SS Columbia (1920)

History

Canada
- Name: Columbia
- Owner: Canadian Pacific Railway
- Route: Lower Arrow Lake
- Builder: Nakusp
- Cost: CAD$26 500
- Launched: November 4, 1920
- Completed: January 1921
- Maiden voyage: 1920
- In service: 1920-1948
- Out of service: 1948
- Refit: August 1937
- Fate: Buried

General characteristics
- Class & type: Steam tug
- Length: 80.1 feet (24.4 m)
- Beam: 15.4 feet (4.7 m)
- Speed: 11 miles per hour (18 km per hour)
- Capacity: 34

= SS Columbia (1920) =

SS Columbia was a Canadian Pacific Railway passenger and freight steam tug built in 1920. She provided a winter service on Lower Arrow Lake in British Columbia, Canada from 1921 to 1948.

==Construction==
Columbia was built at Nakusp, British Columbia to replace the tugs SS Whatshan and the earlier Columbia of 1896. She was the first boat designed specially for winter service on the Lower Arrow Lake, which was required because SS Minto was restricted to service north of Burton, British Columbia. Columbia had a small, enclosed passenger cabin and a dining room. She was an attractive vessel and was licensed to carry 34 passengers. Her machinery had come from the Columbia of 1896 and allowed a speed of 11 miles per hour.

By September 1920, Columbia was completed just enough to get through the Burton narrows before the water dropped too low in the winter. She was launched from Nakusp on November 4 and finishing touches were added at West Robson and she was completed in January 1921.

==Service==
Because the winter of 1921 was mild, Columbia did not begin service until January 1922. She made two round trips per week, going northbound on Tuesdays and Fridays and southbound on Wednesdays and Saturdays between West Robson and Needles, British Columbia.

Complaints arose during the first months because Columbia was unable to break the ice on the lake and Edgewood Lumber Co's tug Elco had to help her to the Edgewood wharf on one occasion. As a result, CPR built a smaller barge and ice breaker for Columbia.

In February 1929, Columbia broke her propeller in heavy ice and a week later, service was suspended for nine days when her propeller and barge were damaged by ice. Residents complained about the poor mail service and unreliability, often comparing her to the earlier, more powerful SS Whatshan.

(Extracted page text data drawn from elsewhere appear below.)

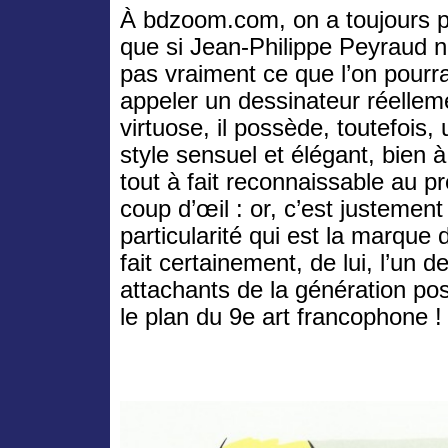
À bdzoom.com, on a toujours 
que si Jean-Philippe Peyraud n
pas vraiment ce que l’on pourra
appeler un dessinateur réellem
virtuose, il possède, toutefois, 
style sensuel et élégant, bien à 
tout à fait reconnaissable au p
coup d’œil : or, c’est justement
particularité qui est la marque 
fait certainement, de lui, l’un d
attachants de la génération pos
le plan du 9e art francophone !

In 1930, her propeller broke at Robson again. At Syringa Creek, eight men from Fairview Shipyards in Nelson, British Columbia brought two trucks and trailers to help her out of the ice. They cleared a channel with dynamite in four days and got her to shore, jacked her up, and changed the propeller. Once released, she got stuck in an ice channel 200 feet away from where she was originally stopped.

In August 1937, she got a new boiler and steampipe. During the trial run to Broadwater, she had a hard time keeping up steam and her smoke stack was too short meaning she couldn't get enough draft and had to have a taller one installed.

==Retirement==
Columbia was retired in 1948 with a worn hull. She was temporarily replaced by SS Widget until MV Surfco, which had operated along Vancouver Island, could enter service. Surfco was small and unsuited to handling freight.

Columbia was rested at Balfour Bay and both were covered in the 1960s by fill from the construction of the Hugh Keenleyside Dam.